I'm writing a Unix application in C which uses multiple threads of control. I'm having a problem with the main function terminating before the thread it has spawned have a change to finish their work. How do I prevent this from happening. I suspect I need to use the pthread_join primitive, but I'm not sure how. Thanks!
Yes one of doing this is to use pthread_join
function: that's assuming your thread is in "joinable" state.
pthread_create
: after this function returns control, your thread will be executing your thread function.after
pthread_create
, use the tid from pthread_create topthread__join
.
If your thread is detached, you must use some other technique e.g. shared variable, waiting on signal(s), shared queue etc.

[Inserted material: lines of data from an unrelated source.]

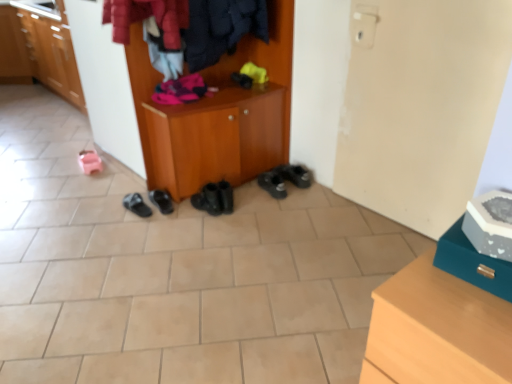 The height and width of the screenshot is (384, 512). What do you see at coordinates (217, 114) in the screenshot?
I see `wooden cabinet at center, the 1th cabinetry in the front-to-back sequence` at bounding box center [217, 114].

The width and height of the screenshot is (512, 384). What are the coordinates of `wooden cabinet at center, which appears as the second cabinetry when viewed from the left` in the screenshot? It's located at (217, 114).

Describe the element at coordinates (490, 224) in the screenshot. The width and height of the screenshot is (512, 384). I see `white matte shoe at upper right, the 2th shoe when ordered from bottom to top` at that location.

This screenshot has width=512, height=384. What are the coordinates of `velvet-like red coat at upper center` in the screenshot? It's located at (191, 25).

Image resolution: width=512 pixels, height=384 pixels. I want to click on matte wood cabinet at left, the second cabinetry positioned from the right, so click(x=39, y=48).

Measure the distance between point [282,167] and camera.

Point [282,167] is 2.88 meters away from camera.

Locate an element on the screen. wooden cabinet at center, placed as the second cabinetry when sorted from back to front is located at coordinates (217, 114).

Who is smaller, black rubber shoes at center, arranged as the 5th footwear when viewed from the left, or black rubber boots at center, arranged as the 3th footwear when viewed from the right?

black rubber boots at center, arranged as the 3th footwear when viewed from the right, is smaller.

What's the angular difference between black rubber shoes at center, the second footwear in the right-to-left sequence, and black rubber boots at center, the 4th footwear viewed from the left,'s facing directions?

There is a 14.4-degree angle between the facing directions of black rubber shoes at center, the second footwear in the right-to-left sequence, and black rubber boots at center, the 4th footwear viewed from the left.

From a real-world perspective, which object rests below the other?

black rubber shoes at center, the second footwear in the right-to-left sequence, from a real-world perspective.

Is black rubber boots at center, arranged as the 3th footwear when viewed from the right, turned away from matte wood cabinet at left, the second cabinetry positioned from the right?

Yes, black rubber boots at center, arranged as the 3th footwear when viewed from the right, is positioned with its back facing matte wood cabinet at left, the second cabinetry positioned from the right.

Can you see black rubber boots at center, arranged as the 3th footwear when viewed from the right, touching matte wood cabinet at left, the second cabinetry positioned from the right?

No, black rubber boots at center, arranged as the 3th footwear when viewed from the right, is not next to matte wood cabinet at left, the second cabinetry positioned from the right.

Considering the positions of objects black rubber boots at center, arranged as the 3th footwear when viewed from the right, and matte wood cabinet at left, which is the 1th cabinetry from top to bottom, in the image provided, who is behind, black rubber boots at center, arranged as the 3th footwear when viewed from the right, or matte wood cabinet at left, which is the 1th cabinetry from top to bottom,?

matte wood cabinet at left, which is the 1th cabinetry from top to bottom.

Considering the sizes of white matte shoe at upper right, the 2th shoe when ordered from bottom to top, and pink rubber sandals at lower left, which is the first footwear in left-to-right order, in the image, is white matte shoe at upper right, the 2th shoe when ordered from bottom to top, bigger or smaller than pink rubber sandals at lower left, which is the first footwear in left-to-right order,?

white matte shoe at upper right, the 2th shoe when ordered from bottom to top, is bigger than pink rubber sandals at lower left, which is the first footwear in left-to-right order.

From a real-world perspective, which is physically below, white matte shoe at upper right, marked as the first shoe in a top-to-bottom arrangement, or pink rubber sandals at lower left, marked as the 6th footwear in a right-to-left arrangement?

pink rubber sandals at lower left, marked as the 6th footwear in a right-to-left arrangement, is physically lower.

From the image's perspective, which is below, white matte shoe at upper right, marked as the first shoe in a top-to-bottom arrangement, or pink rubber sandals at lower left, which is the first footwear in left-to-right order?

white matte shoe at upper right, marked as the first shoe in a top-to-bottom arrangement, from the image's perspective.

From a real-world perspective, who is located lower, velvet-like red coat at upper center or black rubber shoes at center, the second footwear in the right-to-left sequence?

black rubber shoes at center, the second footwear in the right-to-left sequence, is physically lower.

In terms of height, does velvet-like red coat at upper center look taller or shorter compared to black rubber shoes at center, arranged as the 5th footwear when viewed from the left?

Considering their sizes, velvet-like red coat at upper center has more height than black rubber shoes at center, arranged as the 5th footwear when viewed from the left.

Which is behind, point (168, 5) or point (285, 166)?

Point (285, 166)

Relative to black rubber shoes at center, arranged as the 5th footwear when viewed from the left, is velvet-like red coat at upper center in front or behind?

velvet-like red coat at upper center is positioned closer to the viewer than black rubber shoes at center, arranged as the 5th footwear when viewed from the left.

From the picture: Is black rubber boots at center, the 4th footwear viewed from the left, surrounding white matte shoe at upper right, the 2th shoe when ordered from bottom to top?

No.

Is point (215, 188) closer to camera compared to point (507, 236)?

No, it is behind (507, 236).

From the black rubber boots at center, arranged as the 3th footwear when viewed from the right, count 1st shoe to the right and point to it. Please provide its 2D coordinates.

[(490, 224)]

Is wooden cabinet at center, which appears as the second cabinetry when viewed from the left, to the left or to the right of white matte shoe at upper right, marked as the first shoe in a top-to-bottom arrangement, in the image?

In the image, wooden cabinet at center, which appears as the second cabinetry when viewed from the left, appears on the left side of white matte shoe at upper right, marked as the first shoe in a top-to-bottom arrangement.

From a real-world perspective, is wooden cabinet at center, marked as the first cabinetry in a right-to-left arrangement, below white matte shoe at upper right, marked as the first shoe in a top-to-bottom arrangement?

Yes, from a real-world perspective, wooden cabinet at center, marked as the first cabinetry in a right-to-left arrangement, is under white matte shoe at upper right, marked as the first shoe in a top-to-bottom arrangement.

How different are the orientations of wooden cabinet at center, which is counted as the second cabinetry, starting from the top, and white matte shoe at upper right, the 2th shoe when ordered from bottom to top, in degrees?

There is a 91.4-degree angle between the facing directions of wooden cabinet at center, which is counted as the second cabinetry, starting from the top, and white matte shoe at upper right, the 2th shoe when ordered from bottom to top.

Could white matte shoe at upper right, the 2th shoe when ordered from bottom to top, be considered to be inside wooden cabinet at center, marked as the first cabinetry in a right-to-left arrangement?

That's incorrect, white matte shoe at upper right, the 2th shoe when ordered from bottom to top, is not inside wooden cabinet at center, marked as the first cabinetry in a right-to-left arrangement.

Does point (16, 80) appear closer or farther from the camera than point (229, 67)?

Clearly, point (16, 80) is more distant from the camera than point (229, 67).

Considering the sizes of objects matte wood cabinet at left, the first cabinetry viewed from the back, and wooden cabinet at center, which is counted as the second cabinetry, starting from the top, in the image provided, who is smaller, matte wood cabinet at left, the first cabinetry viewed from the back, or wooden cabinet at center, which is counted as the second cabinetry, starting from the top,?

wooden cabinet at center, which is counted as the second cabinetry, starting from the top, is smaller.

The image size is (512, 384). I want to click on cabinetry in front of the matte wood cabinet at left, which is the 1th cabinetry from top to bottom, so click(217, 114).

From the picture: From the image's perspective, which one is positioned higher, matte wood cabinet at left, the second cabinetry positioned from the right, or wooden cabinet at center, marked as the first cabinetry in a right-to-left arrangement?

matte wood cabinet at left, the second cabinetry positioned from the right, is shown above in the image.

From a real-world perspective, starting from the black rubber boots at center, the 4th footwear viewed from the left, which footwear is the 1st one below it? Please provide its 2D coordinates.

[(284, 179)]

There is a black rubber boots at center, arranged as the 3th footwear when viewed from the right. Where is `the 1st cabinetry above it (from a real-world perspective)`? the 1st cabinetry above it (from a real-world perspective) is located at coordinates (39, 48).

Considering their positions, is black rubber boots at center, the 4th footwear viewed from the left, positioned further to black rubber shoes at center, the 3th footwear positioned from the left, than black rubber shoes at center, the second footwear in the right-to-left sequence?

Among the two, black rubber shoes at center, the second footwear in the right-to-left sequence, is located further to black rubber shoes at center, the 3th footwear positioned from the left.

Looking at the image, which one is located further to black rubber shoes at center, the 4th footwear positioned from the right, black rubber shoes at center, the second footwear in the right-to-left sequence, or wooden cabinet at center, which is counted as the second cabinetry, starting from the top?

black rubber shoes at center, the second footwear in the right-to-left sequence, lies further to black rubber shoes at center, the 4th footwear positioned from the right, than the other object.

Based on their spatial positions, is black rubber shoes at center, the 4th footwear positioned from the right, or black rubber shoes at lower right, positioned as the 1th footwear in right-to-left order, further from white matte shoe at upper right, the 2th shoe when ordered from bottom to top?

The object further to white matte shoe at upper right, the 2th shoe when ordered from bottom to top, is black rubber shoes at center, the 4th footwear positioned from the right.

From the image, which object appears to be nearer to white matte shoe at upper right, the 2th shoe when ordered from bottom to top, black rubber shoes at lower right, positioned as the 1th footwear in right-to-left order, or black rubber boots at center, arranged as the 3th footwear when viewed from the right?

black rubber boots at center, arranged as the 3th footwear when viewed from the right, is positioned closer to the anchor white matte shoe at upper right, the 2th shoe when ordered from bottom to top.

Considering their positions, is teal leather shoe at lower right, which is the second shoe from top to bottom, positioned further to black rubber boots at center, the 4th footwear viewed from the left, than pink rubber sandals at lower left, which is the first footwear in left-to-right order?

Among the two, teal leather shoe at lower right, which is the second shoe from top to bottom, is located further to black rubber boots at center, the 4th footwear viewed from the left.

Great reference material available here.
You may want to look at this page: http://publib.boulder.ibm.com/iseries/v5r2/ic2924/index.htm?info/apis/users_25.htm
rc = pthread_create(&thread, NULL, threadfunc, NULL);
checkResults("pthread_create()\n", rc);
printf("Wait for the thread to exit\n");
rc = pthread_join(thread, &status);
Yes, you could use pthread_join() (see other anwers for how to do that). But let me explain the pthread model and show you another option.
In Unix, a process exits when the primary thread returns from main, when any thread calls exit() or when the last thread calls pthread_exit(). Based on the last option, you can simply have your main thread call pthread_exit() and the process will stay alive as long as at least one more thread is running.
There are a number of different ways you can do this, but the simplest is to call pthread_exit()
before returning from main().
Note that this technique works even if the thread you want to wait for is not joinable.